The .yml file confirms my initial assumption.
Thank you, I appreciate the response.
Considering most of the sources indicated have multiple lists available; and with the small sampling given above; it wasn’t obvious at all; thus my request for clarification. Clearly, they are not one-liner lists, as you call them. Thanks for your input, regardless.
As I said, from usage, you know when you use it, it is not one line blocklists, they are imported, and merged as explained in the documentation linked above. Also Zesko pointed out from the GUI you can check the source of the list. From usage I also explained a case earlier, where I had to disable multiple lists to be able to join online games because there was many Microsoft servers/services blocked so it adds t othe fact that the lists are actually list, containing more than one line of sources.
The reason is - your mention of leaking - which is the concept of DNS requests going to a DNS outside your VPN tunnel - usually due to misconfiguration.
As Portmaster is not a VPN leaking cannot occur.
If one has expectations but don’t know how Portmaster works this is not Quality Assurance issue - would be better discussed in a separate thread.
Never said it was, I was saying that something within portmaster is leaking.
At install (IIRC) there were TWO DNS servers specified in portmaster, cloudflair I think.
I have changed that to ONLY use my specified DNS.
Made a tiny bit of testing. I disabled the DNS to see how portmaster would react, surprise surprise, a notification telling me it will use OTHER DNS servers (what server, not so clear) because “I have no internet” and I could still use internet. Suuuuure, its not leaking at all.
(Yes, I have disabled the dns usage in firefox)
Since they are not interested in finding out what is going on (I only posted to help) I went from not using it to uninstalling, most ppl here adviced that anyway, and uninstalling was always an option.
I also stopped using youtube this week after they trying to force me to pay them.
Pretty sure I am not alone with a pihole setup, and if they do not want these 2 things working together, well lets just put it this way. If the choice is between a paywalled software and a completely free well tested software, the choice is easy.
My bad, I misunderstood. I’ll just uninstall and retreat.
For me to understand this threat correctly, the QA stands for Quality Assurance not Question and Answer, is this correct?
I love feedback and we know Portmaster still has room to grow, so QA feedback is super welcome.
I check in here every other week or so and I read through all messages, so nothing gets lost.
I backed off when I was more or less told to.

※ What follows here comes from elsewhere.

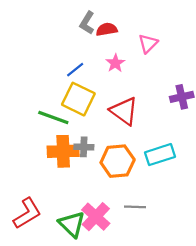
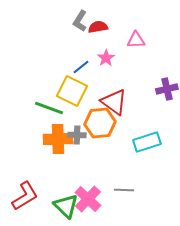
pink triangle: (148, 44) -> (136, 40), turned 42
blue line: (75, 70) -> (81, 67), moved
orange hexagon: (118, 161) -> (100, 123), moved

I’m “not nice” apparently, but your response would probably have been very helpful if I still had it installed.
EVERYTHING except port blocking was disabled in the interface, I am 1000% sure of that.
When I read your response I felt really bad for you taking the time to try to help, thank you for that.
I no longer use the program so I can not help to test (witch was the only reason I started the conversation in the first place, I wanted to help to try to find out WHY)
Edit
And for the portmaster person responding, I was not looking for dns records or anything, I was looking for normal logs from portmaster, I totally get that the blocklists are paywalled in this situation, the problem was that I COULD NOT DISABLE THE BLOCKING/BYPASSING!
If you want to be prompted by a pop-up notification about a new connection,
go Global Settings → Privacy Filter → General → Default Network Action → Change Allow to Prompt
For example:
When any program wants to connect a new domain for first time, the notification will prompt you whether you accept the connection or not. This is your judgement:
Edit:
If you trust an app, you do not want to be prompted by many notifications about this app (that connects to random different domains), you can change Prompt to Allow for this app setting instead of global setting.
For example:
I don’t want a lot of new random Firefox connections asking me a lot like spams,
then go Portmaster → Apps → Firefox → Settings for Firefox only (NOT global settings for all apps) → Default Network Action → Change Prompt to Allow.
It no longer notifies me as expected, that’s simple.